Secuenciación genómica revela blancos para nuevos antivirales 🧬
Los análisis filogenéticos de muestras de pacientes indican que la nueva variante presenta cinco sustituciones en la proteína VP35, clave para la supresión de la respuesta antiviral del huésped. Equipos del Instituto de Virología de Marburgo han identificado regiones conservadas en la ARN polimerasa como posibles dianas para fármacos de amplio espectro. Se están probando compuestos como el remdesivir y el favipiravir en cultivos celulares, aunque los resultados preliminares muestran una eficacia reducida del 30% frente a la cepa mutante.

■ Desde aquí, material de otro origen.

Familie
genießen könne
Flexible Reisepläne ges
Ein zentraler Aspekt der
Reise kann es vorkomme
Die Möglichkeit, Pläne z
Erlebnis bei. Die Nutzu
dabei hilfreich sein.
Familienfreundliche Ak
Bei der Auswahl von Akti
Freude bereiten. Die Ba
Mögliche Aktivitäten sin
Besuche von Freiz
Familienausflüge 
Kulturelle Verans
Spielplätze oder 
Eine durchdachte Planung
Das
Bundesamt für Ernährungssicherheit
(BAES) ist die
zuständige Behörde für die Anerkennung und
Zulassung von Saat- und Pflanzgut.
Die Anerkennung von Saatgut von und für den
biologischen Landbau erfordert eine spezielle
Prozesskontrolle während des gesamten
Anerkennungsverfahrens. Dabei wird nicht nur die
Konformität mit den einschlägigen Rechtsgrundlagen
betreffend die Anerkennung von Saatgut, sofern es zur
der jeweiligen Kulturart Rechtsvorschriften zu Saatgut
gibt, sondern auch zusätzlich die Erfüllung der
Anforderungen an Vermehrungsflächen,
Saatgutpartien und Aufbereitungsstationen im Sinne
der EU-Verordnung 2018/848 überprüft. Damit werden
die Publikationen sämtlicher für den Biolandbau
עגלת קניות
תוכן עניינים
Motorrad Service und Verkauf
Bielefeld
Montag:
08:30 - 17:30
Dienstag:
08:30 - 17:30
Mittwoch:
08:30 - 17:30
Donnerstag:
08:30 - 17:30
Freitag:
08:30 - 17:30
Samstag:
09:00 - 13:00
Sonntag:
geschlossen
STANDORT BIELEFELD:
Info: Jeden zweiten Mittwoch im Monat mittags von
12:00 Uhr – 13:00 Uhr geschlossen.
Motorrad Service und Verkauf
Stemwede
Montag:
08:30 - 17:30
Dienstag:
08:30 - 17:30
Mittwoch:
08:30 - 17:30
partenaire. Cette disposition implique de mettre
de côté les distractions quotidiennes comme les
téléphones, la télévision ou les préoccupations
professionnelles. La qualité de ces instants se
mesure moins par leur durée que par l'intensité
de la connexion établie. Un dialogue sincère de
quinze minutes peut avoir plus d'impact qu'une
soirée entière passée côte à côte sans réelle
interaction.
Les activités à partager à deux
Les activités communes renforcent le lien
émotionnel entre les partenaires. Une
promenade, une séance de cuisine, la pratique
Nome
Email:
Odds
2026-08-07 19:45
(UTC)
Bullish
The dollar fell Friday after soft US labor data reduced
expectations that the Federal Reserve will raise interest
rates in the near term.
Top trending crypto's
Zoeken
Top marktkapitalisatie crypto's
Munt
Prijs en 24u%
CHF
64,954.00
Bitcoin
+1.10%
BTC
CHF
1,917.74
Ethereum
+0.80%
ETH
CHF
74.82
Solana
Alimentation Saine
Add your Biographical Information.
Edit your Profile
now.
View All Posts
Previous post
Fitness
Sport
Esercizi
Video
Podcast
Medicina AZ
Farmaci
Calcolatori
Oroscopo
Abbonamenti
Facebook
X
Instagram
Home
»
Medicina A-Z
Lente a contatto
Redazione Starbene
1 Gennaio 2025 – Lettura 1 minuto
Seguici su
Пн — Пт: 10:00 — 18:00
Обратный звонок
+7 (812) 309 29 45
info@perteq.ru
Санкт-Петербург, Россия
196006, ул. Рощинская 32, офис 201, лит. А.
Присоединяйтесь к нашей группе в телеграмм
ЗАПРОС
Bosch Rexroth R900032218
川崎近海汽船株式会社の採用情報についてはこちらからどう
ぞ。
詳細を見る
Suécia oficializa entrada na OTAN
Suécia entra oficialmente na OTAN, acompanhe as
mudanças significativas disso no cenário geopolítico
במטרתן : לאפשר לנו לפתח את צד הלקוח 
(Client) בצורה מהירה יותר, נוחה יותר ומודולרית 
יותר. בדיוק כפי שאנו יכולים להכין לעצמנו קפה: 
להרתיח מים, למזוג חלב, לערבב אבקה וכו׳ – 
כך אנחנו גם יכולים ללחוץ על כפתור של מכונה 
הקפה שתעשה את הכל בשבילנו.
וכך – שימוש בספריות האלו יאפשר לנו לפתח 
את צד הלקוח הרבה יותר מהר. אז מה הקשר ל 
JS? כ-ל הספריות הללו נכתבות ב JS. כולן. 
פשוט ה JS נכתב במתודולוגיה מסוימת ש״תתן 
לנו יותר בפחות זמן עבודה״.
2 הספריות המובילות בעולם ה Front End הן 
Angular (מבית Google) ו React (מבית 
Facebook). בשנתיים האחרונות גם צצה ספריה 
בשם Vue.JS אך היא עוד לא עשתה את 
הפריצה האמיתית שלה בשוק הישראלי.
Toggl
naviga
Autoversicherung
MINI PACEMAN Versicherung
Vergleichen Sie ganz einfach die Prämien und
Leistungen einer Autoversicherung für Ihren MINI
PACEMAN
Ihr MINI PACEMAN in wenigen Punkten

Manual de supervivencia: lo que aprendimos del último brote (y olvidamos) 😅
Tras el susto de 2014, prometimos invertir en vigilancia y sistemas de alerta. Pero como siempre, la memoria es corta y los presupuestos, más cortos aún. Ahora nos encontramos con que la solución no es solo una vacuna, sino una docena de ellas, y un equipo de epidemiólogos con GPS para rastrear mutaciones. Mientras tanto, el virus se ríe de nuestros anticuerpos monoclonales y sigue mutando tan campante. Al menos, esta vez sabemos que el papel higiénico no sirve de nada.